WHAT YOU WILL DO
No pictures, please. Output the lines from the start of the data through the line that contains "is possibly derived from t", both included, exactly as they stand.
---+---
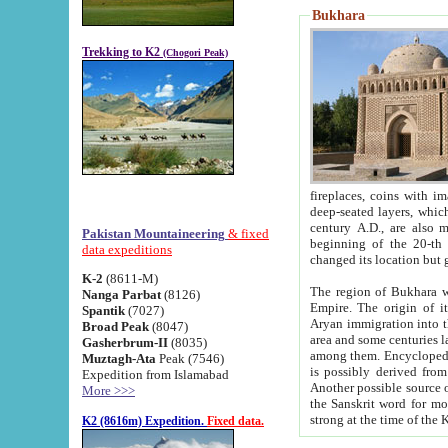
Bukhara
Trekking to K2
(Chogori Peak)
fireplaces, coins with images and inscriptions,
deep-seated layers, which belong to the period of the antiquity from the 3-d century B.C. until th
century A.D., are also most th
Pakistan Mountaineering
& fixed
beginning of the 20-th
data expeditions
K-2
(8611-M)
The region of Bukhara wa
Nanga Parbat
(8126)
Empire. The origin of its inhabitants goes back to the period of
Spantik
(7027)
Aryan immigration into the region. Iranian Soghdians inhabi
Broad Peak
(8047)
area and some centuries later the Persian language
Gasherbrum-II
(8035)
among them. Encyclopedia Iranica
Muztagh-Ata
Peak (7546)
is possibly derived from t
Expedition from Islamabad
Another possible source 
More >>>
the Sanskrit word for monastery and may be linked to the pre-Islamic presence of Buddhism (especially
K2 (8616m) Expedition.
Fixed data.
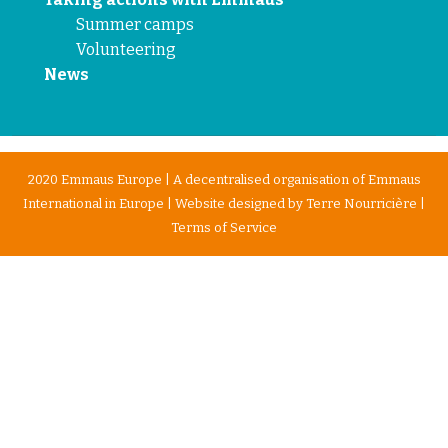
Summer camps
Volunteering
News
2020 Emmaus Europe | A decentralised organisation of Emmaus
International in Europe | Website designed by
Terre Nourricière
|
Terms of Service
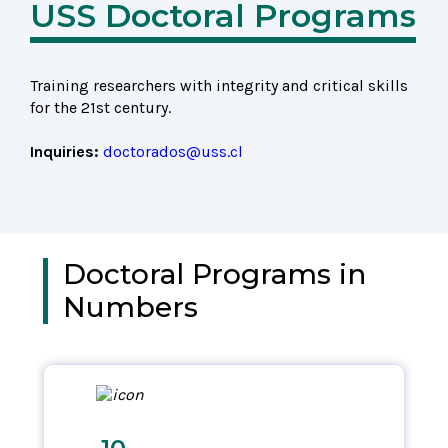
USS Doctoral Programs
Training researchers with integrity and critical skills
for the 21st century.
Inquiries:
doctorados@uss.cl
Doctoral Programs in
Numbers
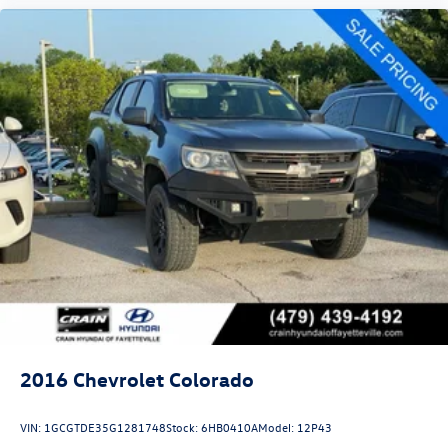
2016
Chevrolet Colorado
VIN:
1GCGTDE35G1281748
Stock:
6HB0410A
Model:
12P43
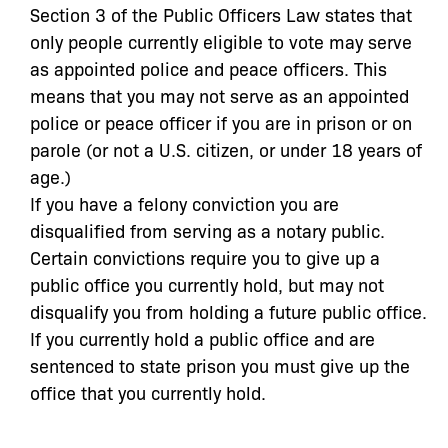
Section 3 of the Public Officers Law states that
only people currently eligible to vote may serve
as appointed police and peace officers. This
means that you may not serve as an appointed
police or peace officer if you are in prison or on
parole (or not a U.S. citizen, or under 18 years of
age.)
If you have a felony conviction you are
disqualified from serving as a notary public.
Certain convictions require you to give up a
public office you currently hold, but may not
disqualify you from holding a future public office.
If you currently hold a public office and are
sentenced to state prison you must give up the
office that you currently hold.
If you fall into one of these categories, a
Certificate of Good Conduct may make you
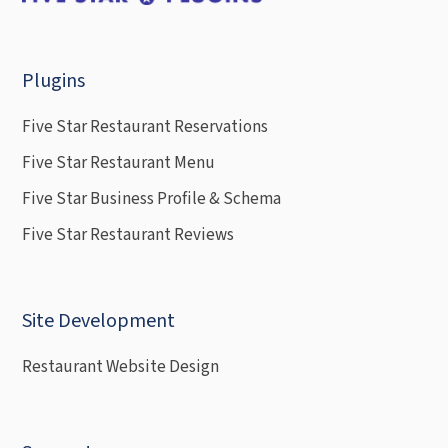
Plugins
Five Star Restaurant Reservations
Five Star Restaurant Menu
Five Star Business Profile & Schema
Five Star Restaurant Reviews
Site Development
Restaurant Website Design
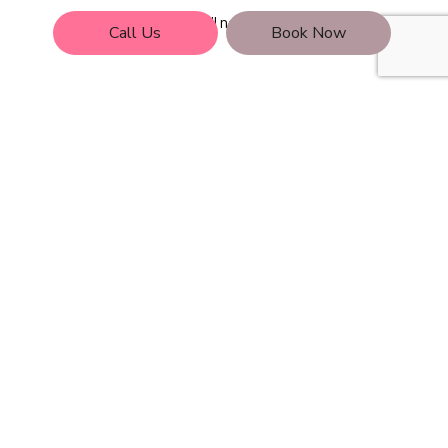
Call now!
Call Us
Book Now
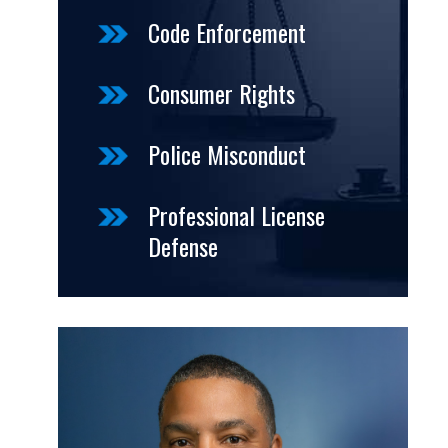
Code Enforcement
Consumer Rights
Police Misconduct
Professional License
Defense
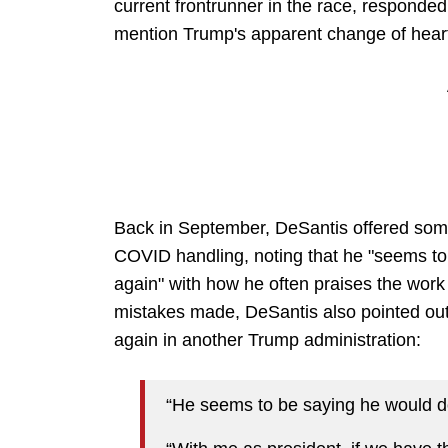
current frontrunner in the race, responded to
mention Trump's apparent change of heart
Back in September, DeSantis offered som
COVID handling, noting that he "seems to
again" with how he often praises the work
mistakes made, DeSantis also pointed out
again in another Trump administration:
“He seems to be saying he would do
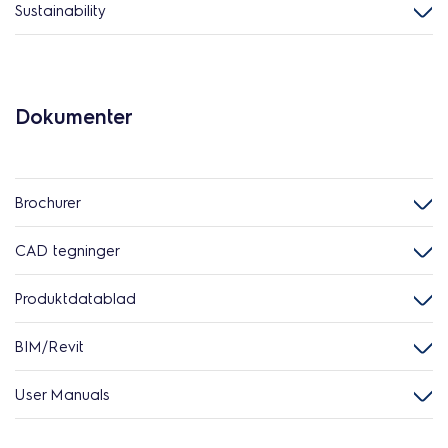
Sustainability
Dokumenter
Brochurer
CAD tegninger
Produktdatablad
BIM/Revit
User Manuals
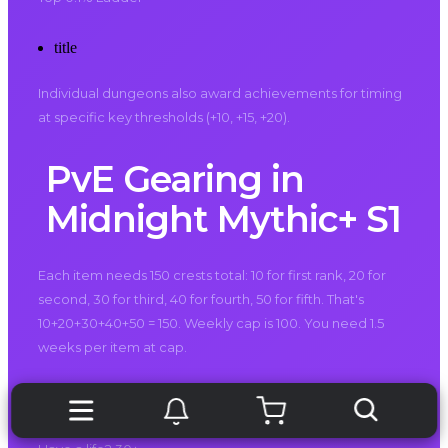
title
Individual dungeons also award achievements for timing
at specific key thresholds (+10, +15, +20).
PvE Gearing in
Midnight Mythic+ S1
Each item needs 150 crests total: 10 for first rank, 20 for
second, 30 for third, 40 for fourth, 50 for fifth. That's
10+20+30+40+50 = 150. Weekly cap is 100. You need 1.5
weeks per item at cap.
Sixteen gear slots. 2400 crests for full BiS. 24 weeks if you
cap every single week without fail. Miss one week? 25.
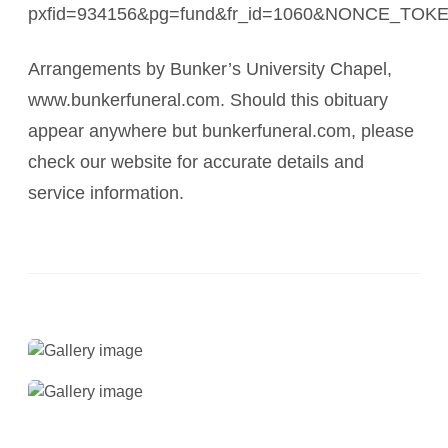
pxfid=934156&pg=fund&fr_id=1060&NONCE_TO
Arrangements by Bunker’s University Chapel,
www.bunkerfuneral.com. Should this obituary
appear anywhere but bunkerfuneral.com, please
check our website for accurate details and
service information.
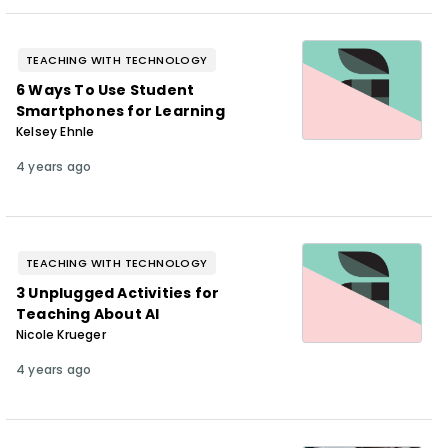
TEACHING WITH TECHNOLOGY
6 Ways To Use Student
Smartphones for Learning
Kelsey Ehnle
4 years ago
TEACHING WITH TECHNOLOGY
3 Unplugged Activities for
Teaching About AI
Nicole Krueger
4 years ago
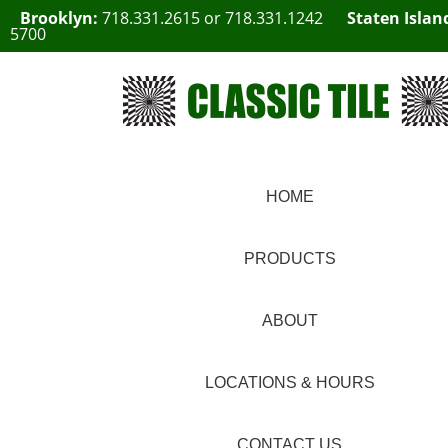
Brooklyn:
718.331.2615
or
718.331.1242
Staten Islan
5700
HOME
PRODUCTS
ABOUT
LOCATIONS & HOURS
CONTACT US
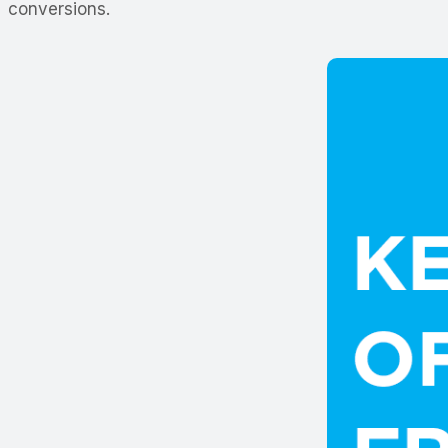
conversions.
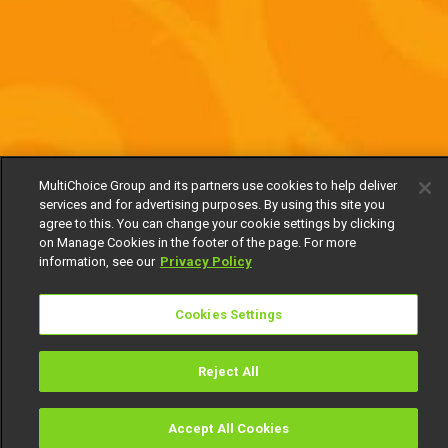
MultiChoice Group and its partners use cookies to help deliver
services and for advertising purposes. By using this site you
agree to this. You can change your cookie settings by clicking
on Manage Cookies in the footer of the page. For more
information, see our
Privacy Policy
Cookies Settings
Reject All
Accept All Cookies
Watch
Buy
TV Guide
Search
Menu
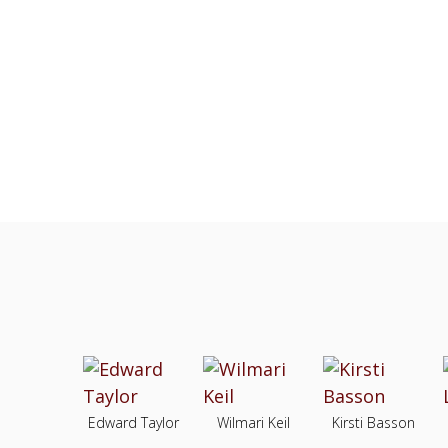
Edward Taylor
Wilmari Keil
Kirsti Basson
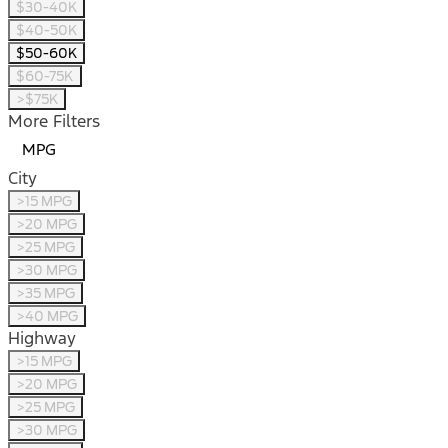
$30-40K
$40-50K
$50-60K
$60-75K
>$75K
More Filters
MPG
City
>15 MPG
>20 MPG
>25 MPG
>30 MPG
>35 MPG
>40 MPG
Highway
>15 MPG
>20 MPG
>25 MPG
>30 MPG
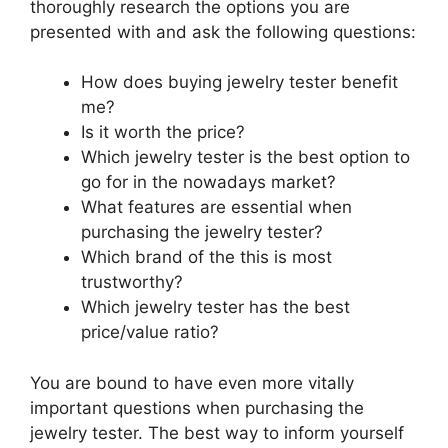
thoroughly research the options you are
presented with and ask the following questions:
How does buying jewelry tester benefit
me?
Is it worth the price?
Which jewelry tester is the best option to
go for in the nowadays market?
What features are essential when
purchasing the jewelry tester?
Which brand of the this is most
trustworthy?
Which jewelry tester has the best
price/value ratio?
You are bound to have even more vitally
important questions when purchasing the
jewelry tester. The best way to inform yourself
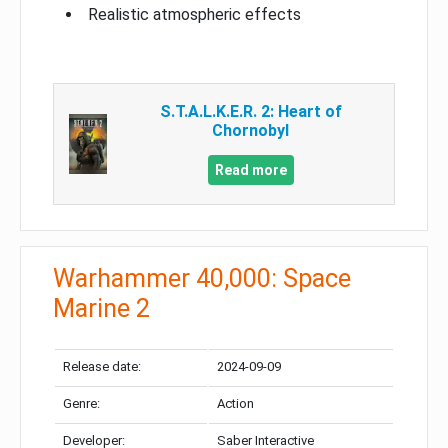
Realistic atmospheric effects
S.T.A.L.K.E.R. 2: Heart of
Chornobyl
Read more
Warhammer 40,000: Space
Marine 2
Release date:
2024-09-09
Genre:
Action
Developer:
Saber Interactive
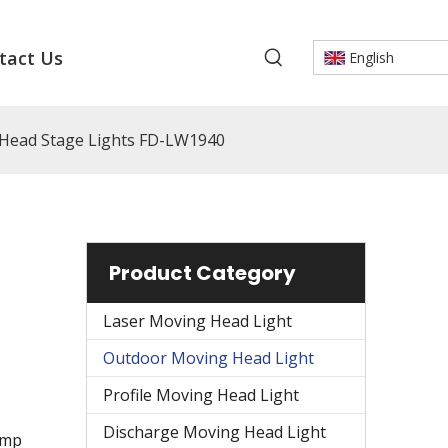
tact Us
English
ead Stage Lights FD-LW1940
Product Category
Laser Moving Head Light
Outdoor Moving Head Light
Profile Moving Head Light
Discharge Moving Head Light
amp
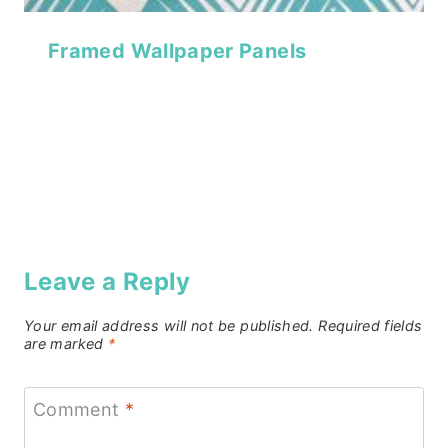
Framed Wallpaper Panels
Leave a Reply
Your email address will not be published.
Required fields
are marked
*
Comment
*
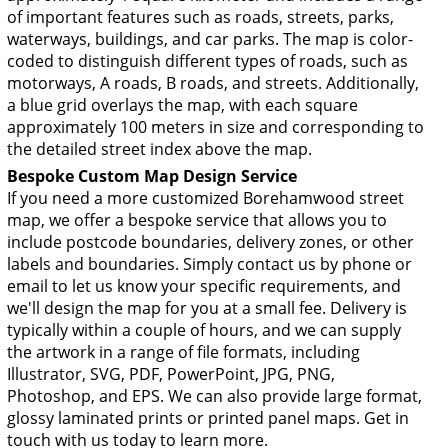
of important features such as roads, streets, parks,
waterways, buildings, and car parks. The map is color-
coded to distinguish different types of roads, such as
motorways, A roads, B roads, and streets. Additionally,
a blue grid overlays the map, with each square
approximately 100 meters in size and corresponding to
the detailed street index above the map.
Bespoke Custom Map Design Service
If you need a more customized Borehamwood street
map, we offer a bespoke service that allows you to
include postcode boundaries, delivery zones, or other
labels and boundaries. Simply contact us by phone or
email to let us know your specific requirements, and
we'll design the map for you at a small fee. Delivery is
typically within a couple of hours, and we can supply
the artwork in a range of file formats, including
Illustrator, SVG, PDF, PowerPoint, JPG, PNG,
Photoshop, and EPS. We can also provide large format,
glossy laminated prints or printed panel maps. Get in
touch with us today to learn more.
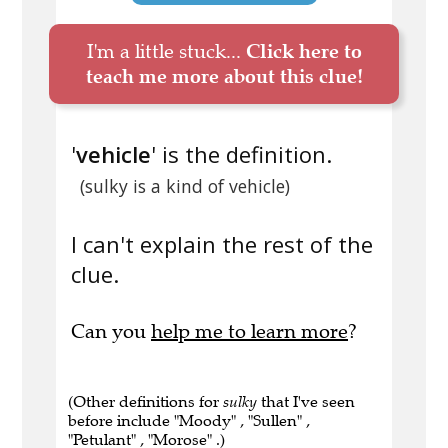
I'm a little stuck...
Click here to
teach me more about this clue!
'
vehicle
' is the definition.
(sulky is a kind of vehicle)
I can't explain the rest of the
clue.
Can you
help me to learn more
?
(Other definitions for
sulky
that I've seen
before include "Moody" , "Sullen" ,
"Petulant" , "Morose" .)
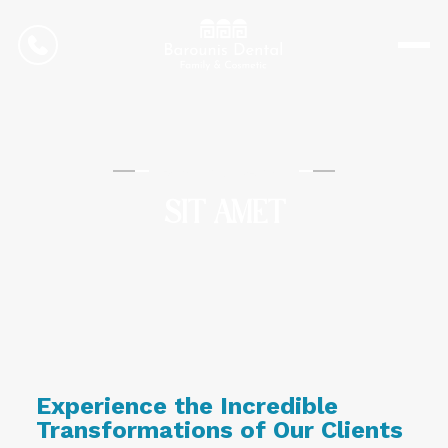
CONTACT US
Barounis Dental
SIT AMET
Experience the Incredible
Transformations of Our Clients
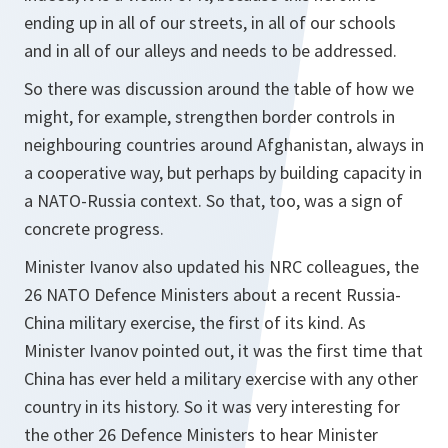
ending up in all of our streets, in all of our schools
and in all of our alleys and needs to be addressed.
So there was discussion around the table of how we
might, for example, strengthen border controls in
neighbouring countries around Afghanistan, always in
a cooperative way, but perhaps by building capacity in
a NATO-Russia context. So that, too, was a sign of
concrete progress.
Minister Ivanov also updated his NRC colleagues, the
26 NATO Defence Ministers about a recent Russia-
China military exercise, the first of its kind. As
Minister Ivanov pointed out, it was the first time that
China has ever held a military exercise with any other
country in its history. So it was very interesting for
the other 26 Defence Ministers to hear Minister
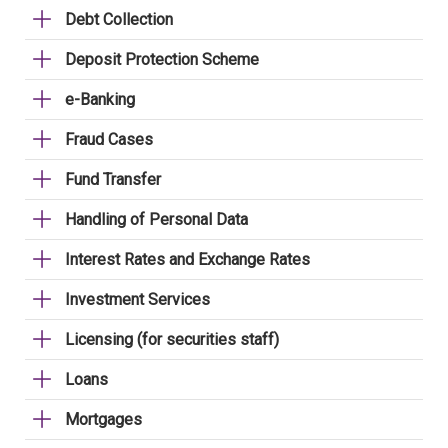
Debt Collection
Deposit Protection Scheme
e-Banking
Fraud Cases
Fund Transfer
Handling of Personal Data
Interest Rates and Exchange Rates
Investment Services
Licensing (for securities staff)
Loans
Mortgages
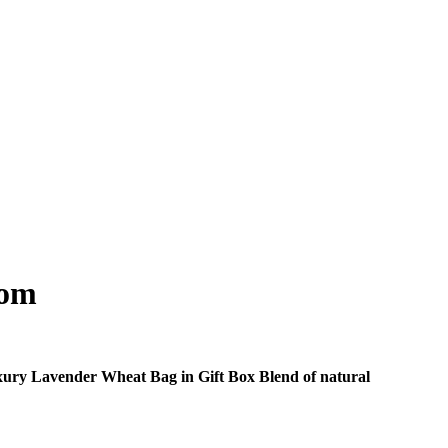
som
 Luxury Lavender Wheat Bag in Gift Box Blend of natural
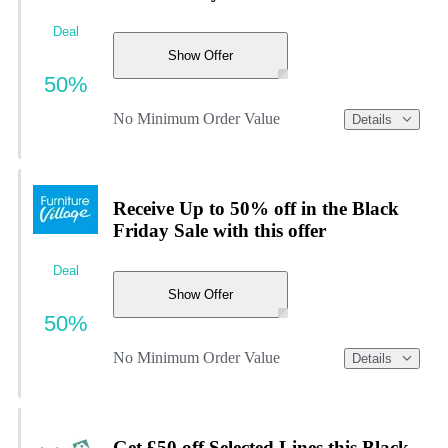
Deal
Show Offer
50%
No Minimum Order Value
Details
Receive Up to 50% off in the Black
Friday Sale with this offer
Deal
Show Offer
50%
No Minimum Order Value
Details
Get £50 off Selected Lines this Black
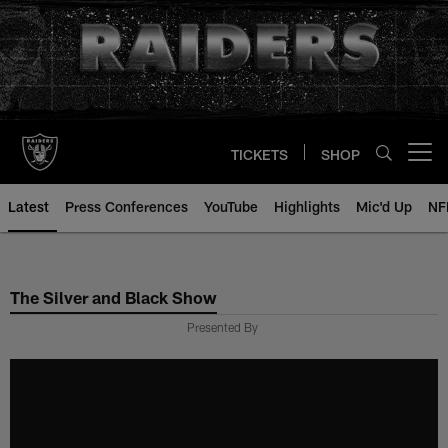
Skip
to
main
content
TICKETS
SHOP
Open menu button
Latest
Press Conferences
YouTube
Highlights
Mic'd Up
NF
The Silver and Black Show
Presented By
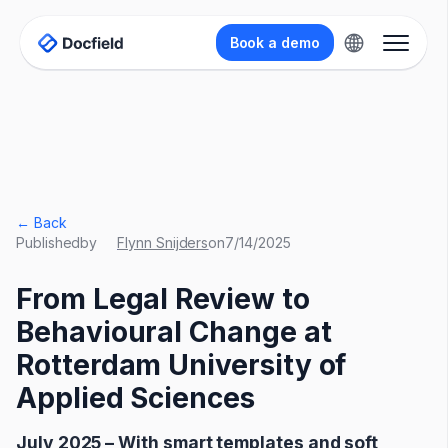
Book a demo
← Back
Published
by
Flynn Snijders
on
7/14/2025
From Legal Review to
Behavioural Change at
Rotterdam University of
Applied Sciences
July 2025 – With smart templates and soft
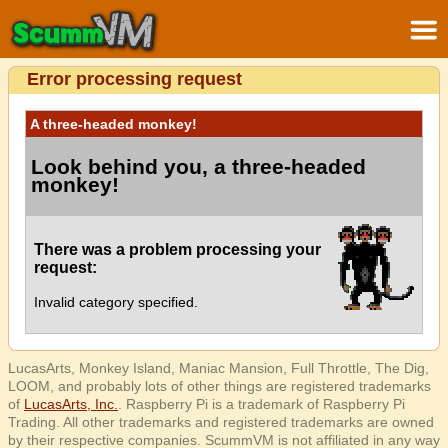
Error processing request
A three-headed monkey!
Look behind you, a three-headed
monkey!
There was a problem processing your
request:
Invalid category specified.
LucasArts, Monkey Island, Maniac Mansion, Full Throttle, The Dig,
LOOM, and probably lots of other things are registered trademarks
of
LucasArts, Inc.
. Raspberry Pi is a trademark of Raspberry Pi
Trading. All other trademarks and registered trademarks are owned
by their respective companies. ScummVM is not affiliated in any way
---+---
ANSWER AREA
Bukhara
Trekking to K2
(Chogori Peak)
fireplaces, coins with images and inscriptions,
deep-seated layers, which belong to the period of the antiquity from the 3-d century B.C. until th
century A.D., are also most th
Pakistan Mountaineering
& fixed
beginning of the 20-th
data expeditions
K-2
(8611-M)
The region of Bukhara wa
Nanga Parbat
(8126)
Empire. The origin of its inhabitants goes back to the period of
Spantik
(7027)
Aryan immigration into the region. Iranian Soghdians inhabi
Broad Peak
(8047)
area and some centuries later the Persian language
Gasherbrum-II
(8035)
among them. Encyclopedia Iranica
Muztagh-Ata
Peak (7546)
is possibly derived from t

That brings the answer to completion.